The market for our products is characterized by rapid technological change, frequent new product introductions and enhancements, changing customer demands and evolving industry standards. The introduction of products embodying new technologies can quickly make existing products obsolete and unmarketable. We believe that our future success depends largely on three factors:

 

    our ability to continue to support a number of popular operating systems and databases;

 

    our ability to maintain and improve our current product line; and

 

    our ability to rapidly develop new products that achieve market acceptance, maintain technological competitiveness and meet an expanding range of customer requirements.

 

Business intelligence applications are inherently complex, and it can take a long time to develop and test new products and product enhancements. In addition, customers may delay their purchasing decisions because they anticipate that new or enhanced versions of our products will soon become available.

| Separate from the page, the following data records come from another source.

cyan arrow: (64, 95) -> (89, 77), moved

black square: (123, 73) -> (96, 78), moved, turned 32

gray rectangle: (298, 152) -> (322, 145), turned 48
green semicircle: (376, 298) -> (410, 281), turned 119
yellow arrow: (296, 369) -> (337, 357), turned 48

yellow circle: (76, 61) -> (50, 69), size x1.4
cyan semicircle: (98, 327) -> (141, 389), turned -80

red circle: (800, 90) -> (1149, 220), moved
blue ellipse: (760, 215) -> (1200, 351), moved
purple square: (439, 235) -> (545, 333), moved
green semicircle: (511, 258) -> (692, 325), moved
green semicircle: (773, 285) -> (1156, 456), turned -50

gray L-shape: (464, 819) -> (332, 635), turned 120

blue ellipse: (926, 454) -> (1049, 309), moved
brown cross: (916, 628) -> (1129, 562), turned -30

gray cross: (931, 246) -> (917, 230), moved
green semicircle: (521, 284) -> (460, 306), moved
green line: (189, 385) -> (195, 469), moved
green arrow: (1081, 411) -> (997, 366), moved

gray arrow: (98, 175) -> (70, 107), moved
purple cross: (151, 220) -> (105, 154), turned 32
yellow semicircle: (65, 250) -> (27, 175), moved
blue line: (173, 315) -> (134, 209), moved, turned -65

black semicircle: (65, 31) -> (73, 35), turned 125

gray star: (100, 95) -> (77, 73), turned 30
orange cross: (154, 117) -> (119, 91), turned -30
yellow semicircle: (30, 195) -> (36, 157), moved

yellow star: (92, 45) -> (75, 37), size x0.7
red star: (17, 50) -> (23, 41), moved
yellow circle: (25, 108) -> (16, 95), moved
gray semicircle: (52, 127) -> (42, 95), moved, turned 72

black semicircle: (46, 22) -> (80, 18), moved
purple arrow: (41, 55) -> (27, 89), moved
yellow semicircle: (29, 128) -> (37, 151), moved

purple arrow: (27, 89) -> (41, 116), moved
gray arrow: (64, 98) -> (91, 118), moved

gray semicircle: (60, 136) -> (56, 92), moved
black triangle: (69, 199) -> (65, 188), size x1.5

We cannot be sure that we will succeed in developing and marketing, on a timely and cost-effective basis, product enhancements or new products that respond to technological change or new customer requirements, nor can we be sure that any new products and product enhancements will achieve market acceptance.

 

The emergence of new industry standards may adversely affect our ability to market our existing products

 

The emergence of new industry standards in related fields may adversely affect the demand for our existing products. This could happen, for example, if new web standards and technologies emerged that were incompatible with customer deployments of our products. Although the core database component of our business intelligence solutions is compatible with nearly all major enterprise server hardware and operating system combinations, such as OS/390, AS/400, Unix, Linux and Windows, certain of our application server components run only on the Windows Server 2000 and Server 2003, Solaris, AIX and Linux operating systems. Therefore, our ability to increase sales depends in part on the continued acceptance of these operating systems and in part on our ability to port certain components of our software to additional operating systems.

 

The nature of our products makes them particularly vulnerable to undetected errors, or bugs, which could cause problems with how the products perform and which could in turn reduce demand for our products, reduce our revenue and lead to product liability claims against us

 

Software products as complex as ours may contain errors and/or defects. Although we test our products extensively, we have in the past discovered software errors in new products after their introduction. Despite testing by us and by our current and potential customers, errors may be found in new products or releases after commercial shipments begin. This could result in lost revenue or delays in market acceptance, which could have a material adverse effect upon our business, operating results and financial condition.

 

Our license agreements with customers typically contain provisions designed to limit our exposure to product liability claims. It is possible, however, that these provisions may not be effective under the laws of certain domestic or international jurisdictions. Although there have been no product liability claims against us to date, our license and support of products may involve the risk of these claims. A successful product liability claim against us could have a material adverse effect on our business, operating results and financial condition.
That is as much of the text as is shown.